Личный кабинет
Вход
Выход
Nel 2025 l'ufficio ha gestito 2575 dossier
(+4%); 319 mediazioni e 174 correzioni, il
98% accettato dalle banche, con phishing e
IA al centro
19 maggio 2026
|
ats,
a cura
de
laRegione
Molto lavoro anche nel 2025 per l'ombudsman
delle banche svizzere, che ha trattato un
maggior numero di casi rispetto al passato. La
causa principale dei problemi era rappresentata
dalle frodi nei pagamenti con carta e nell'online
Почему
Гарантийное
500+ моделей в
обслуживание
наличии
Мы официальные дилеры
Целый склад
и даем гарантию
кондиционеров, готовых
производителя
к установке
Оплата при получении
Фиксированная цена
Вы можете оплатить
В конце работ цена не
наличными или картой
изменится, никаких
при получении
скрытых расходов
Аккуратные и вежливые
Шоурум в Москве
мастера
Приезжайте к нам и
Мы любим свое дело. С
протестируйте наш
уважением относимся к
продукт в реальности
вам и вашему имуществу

------------------------------------------------------------

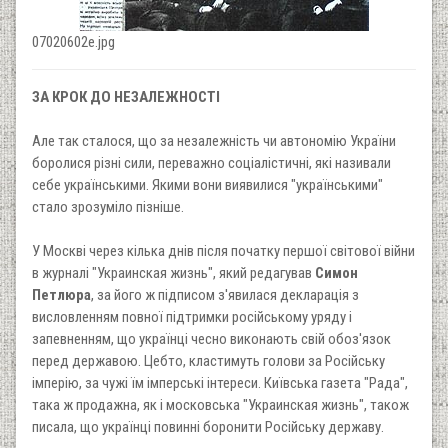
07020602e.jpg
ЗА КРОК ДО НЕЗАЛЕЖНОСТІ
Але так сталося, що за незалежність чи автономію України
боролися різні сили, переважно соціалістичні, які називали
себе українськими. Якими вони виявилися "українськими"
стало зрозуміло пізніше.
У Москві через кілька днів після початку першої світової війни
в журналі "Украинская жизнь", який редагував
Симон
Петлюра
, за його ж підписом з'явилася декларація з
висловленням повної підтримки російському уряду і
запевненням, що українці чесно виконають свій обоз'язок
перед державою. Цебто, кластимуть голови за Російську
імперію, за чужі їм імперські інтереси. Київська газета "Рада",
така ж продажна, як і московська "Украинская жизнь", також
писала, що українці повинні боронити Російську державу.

------------------------------------------------------------

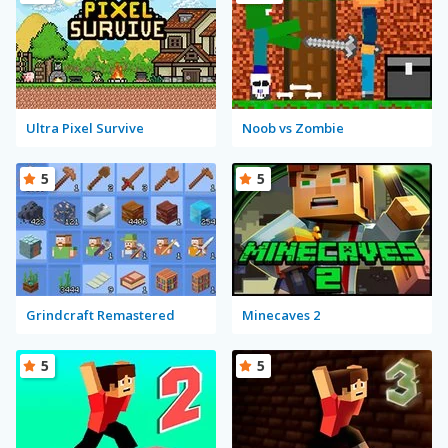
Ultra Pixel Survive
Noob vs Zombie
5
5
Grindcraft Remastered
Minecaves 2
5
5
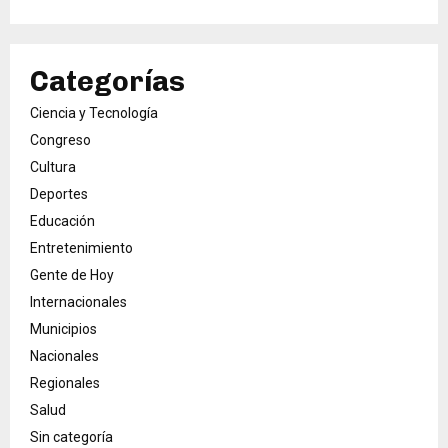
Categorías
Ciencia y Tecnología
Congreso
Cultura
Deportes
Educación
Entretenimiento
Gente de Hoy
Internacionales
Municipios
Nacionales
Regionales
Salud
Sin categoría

------------------------------------------------------------

■ WHAT THE EXERCISE ASKS ■
Would you please copy exactly the part of the entries above that begins at the line containing "У Москві через" and ends at the line containing "писала, що українці", both lines included?

■ YOUR SOLUTION ■
У Москві через кілька днів після початку першої світової війни
в журналі "Украинская жизнь", який редагував
Симон
Петлюра
, за його ж підписом з'явилася декларація з
висловленням повної підтримки російському уряду і
запевненням, що українці чесно виконають свій обоз'язок
перед державою. Цебто, кластимуть голови за Російську
імперію, за чужі їм імперські інтереси. Київська газета "Рада",
така ж продажна, як і московська "Украинская жизнь", також
писала, що українці повинні боронити Російську державу.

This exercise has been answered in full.